→ How to complete this task
Restate the lines of the material below word for word, from the first through the one containing "che aumenta il", and include nothing else; pictures stay out.
__________
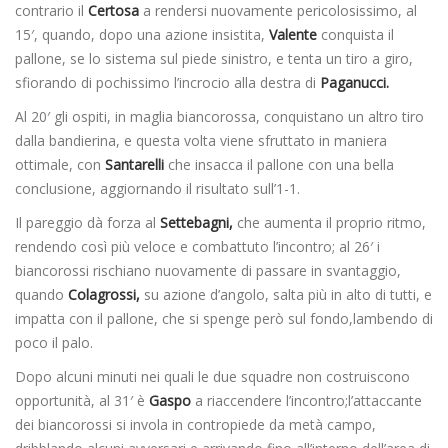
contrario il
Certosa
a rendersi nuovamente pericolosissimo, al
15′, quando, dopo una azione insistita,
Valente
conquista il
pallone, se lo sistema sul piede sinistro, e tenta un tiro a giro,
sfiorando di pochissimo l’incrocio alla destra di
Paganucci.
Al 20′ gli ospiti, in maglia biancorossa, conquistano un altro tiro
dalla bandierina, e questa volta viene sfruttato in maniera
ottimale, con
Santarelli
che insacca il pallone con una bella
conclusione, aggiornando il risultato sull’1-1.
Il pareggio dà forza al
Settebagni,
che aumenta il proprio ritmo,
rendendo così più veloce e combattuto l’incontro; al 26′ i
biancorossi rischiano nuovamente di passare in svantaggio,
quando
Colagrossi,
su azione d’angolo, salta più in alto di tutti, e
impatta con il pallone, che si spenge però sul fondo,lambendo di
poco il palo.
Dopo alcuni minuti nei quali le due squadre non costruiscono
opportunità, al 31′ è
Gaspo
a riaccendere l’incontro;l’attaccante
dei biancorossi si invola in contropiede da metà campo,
__________
→ Your solution
contrario il
Certosa
a rendersi nuovamente pericolosissimo, al
15′, quando, dopo una azione insistita,
Valente
conquista il
pallone, se lo sistema sul piede sinistro, e tenta un tiro a giro,
sfiorando di pochissimo l’incrocio alla destra di
Paganucci.
Al 20′ gli ospiti, in maglia biancorossa, conquistano un altro tiro
dalla bandierina, e questa volta viene sfruttato in maniera
ottimale, con
Santarelli
che insacca il pallone con una bella
conclusione, aggiornando il risultato sull’1-1.
Il pareggio dà forza al
Settebagni,
che aumenta il proprio ritmo,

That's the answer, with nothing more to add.